◆ What you have to do
Images do not belong in the copy; retype the rest of the entries below exactly.

************

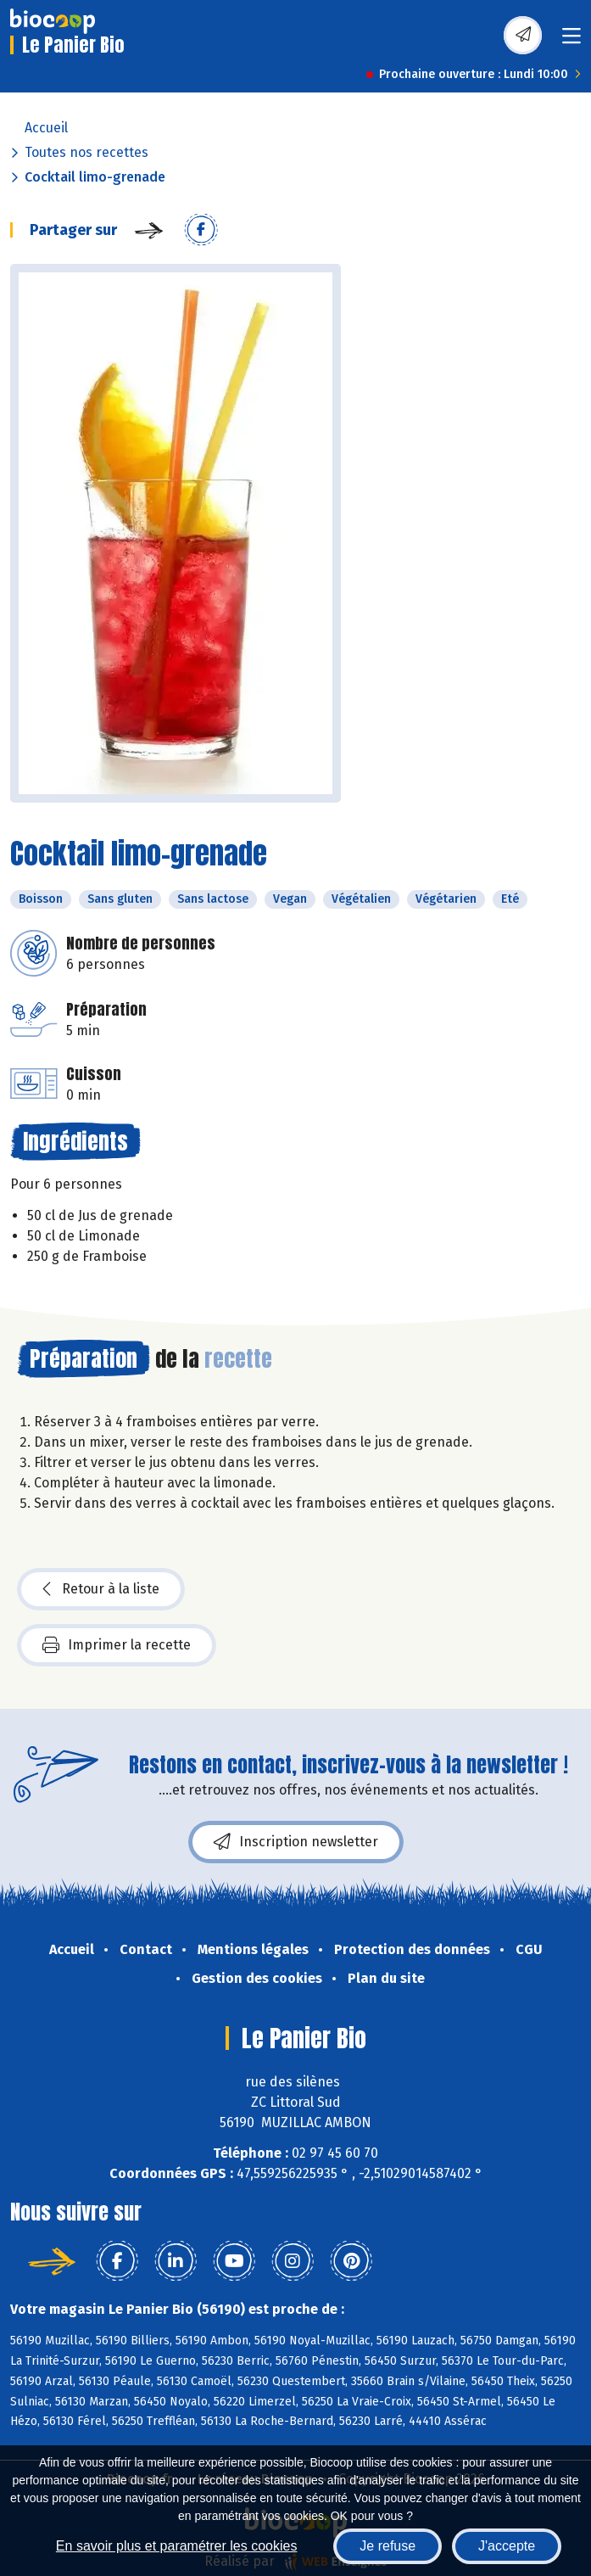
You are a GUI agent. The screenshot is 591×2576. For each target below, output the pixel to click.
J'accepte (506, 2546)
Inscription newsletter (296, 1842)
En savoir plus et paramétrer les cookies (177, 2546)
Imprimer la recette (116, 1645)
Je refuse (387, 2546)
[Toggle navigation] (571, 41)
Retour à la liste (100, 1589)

************

◆ Your response
You are a GUI agent. The screenshot is 591×2576. For each target below, output the pixel to click.
J'accepte (506, 2546)
Inscription newsletter (296, 1842)
En savoir plus et paramétrer les cookies (177, 2546)
Imprimer la recette (116, 1645)
Je refuse (387, 2546)
[Toggle navigation] (571, 41)
Retour à la liste (100, 1589)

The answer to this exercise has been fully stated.